■ Exercise instructions ■
Begin with the line holding "SUPPORT ACT, DUO LOS ZAND @" and end with the last line of the records below. Set down exactly those lines and leave out every picture.

■ Source material ■

>>>>>

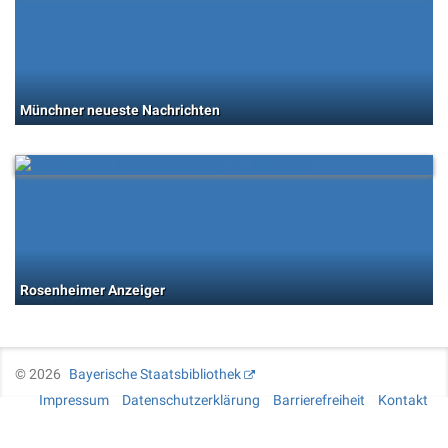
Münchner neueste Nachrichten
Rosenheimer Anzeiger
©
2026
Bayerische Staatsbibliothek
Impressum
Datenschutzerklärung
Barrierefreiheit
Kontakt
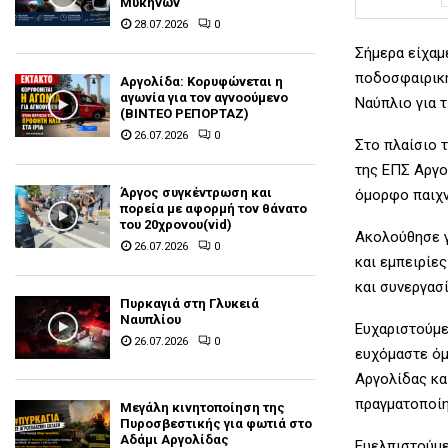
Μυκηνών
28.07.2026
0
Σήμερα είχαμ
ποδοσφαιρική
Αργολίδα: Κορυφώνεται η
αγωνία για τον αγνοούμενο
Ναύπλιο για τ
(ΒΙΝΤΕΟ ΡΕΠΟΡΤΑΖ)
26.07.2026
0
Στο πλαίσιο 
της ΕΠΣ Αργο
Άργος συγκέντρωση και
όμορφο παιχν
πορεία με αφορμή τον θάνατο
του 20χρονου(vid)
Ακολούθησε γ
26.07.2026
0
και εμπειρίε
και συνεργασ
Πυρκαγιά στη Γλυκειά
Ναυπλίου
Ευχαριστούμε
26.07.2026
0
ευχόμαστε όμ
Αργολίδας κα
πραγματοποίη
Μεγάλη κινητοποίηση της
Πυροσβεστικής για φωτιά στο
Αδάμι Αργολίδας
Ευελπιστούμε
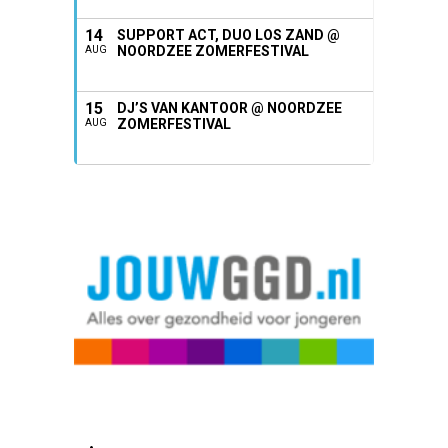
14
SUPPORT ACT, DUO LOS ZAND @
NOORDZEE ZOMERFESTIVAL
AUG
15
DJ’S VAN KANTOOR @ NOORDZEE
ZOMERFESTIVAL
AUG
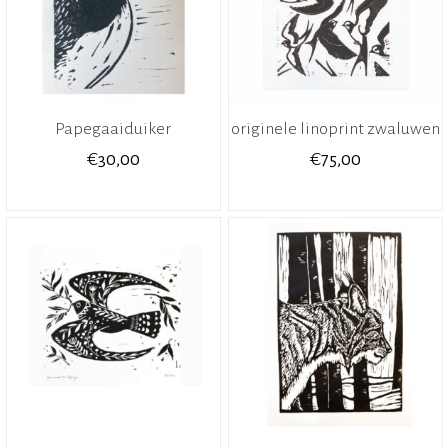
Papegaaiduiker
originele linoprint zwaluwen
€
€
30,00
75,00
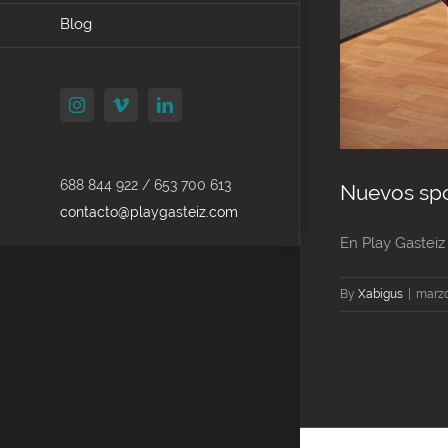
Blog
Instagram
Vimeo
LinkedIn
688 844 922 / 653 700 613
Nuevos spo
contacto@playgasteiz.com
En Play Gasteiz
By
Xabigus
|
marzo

<<<<<

■ Response ■
SUPPORT ACT, DUO LOS ZAND @
NOORDZEE ZOMERFESTIVAL
AUG
15
DJ’S VAN KANTOOR @ NOORDZEE
ZOMERFESTIVAL
AUG
Papegaaiduiker
originele linoprint zwaluwen
€
€
30,00
75,00
Blog
Instagram
Vimeo
LinkedIn
688 844 922 / 653 700 613
Nuevos spo
contacto@playgasteiz.com
En Play Gasteiz
By
Xabigus
|
marzo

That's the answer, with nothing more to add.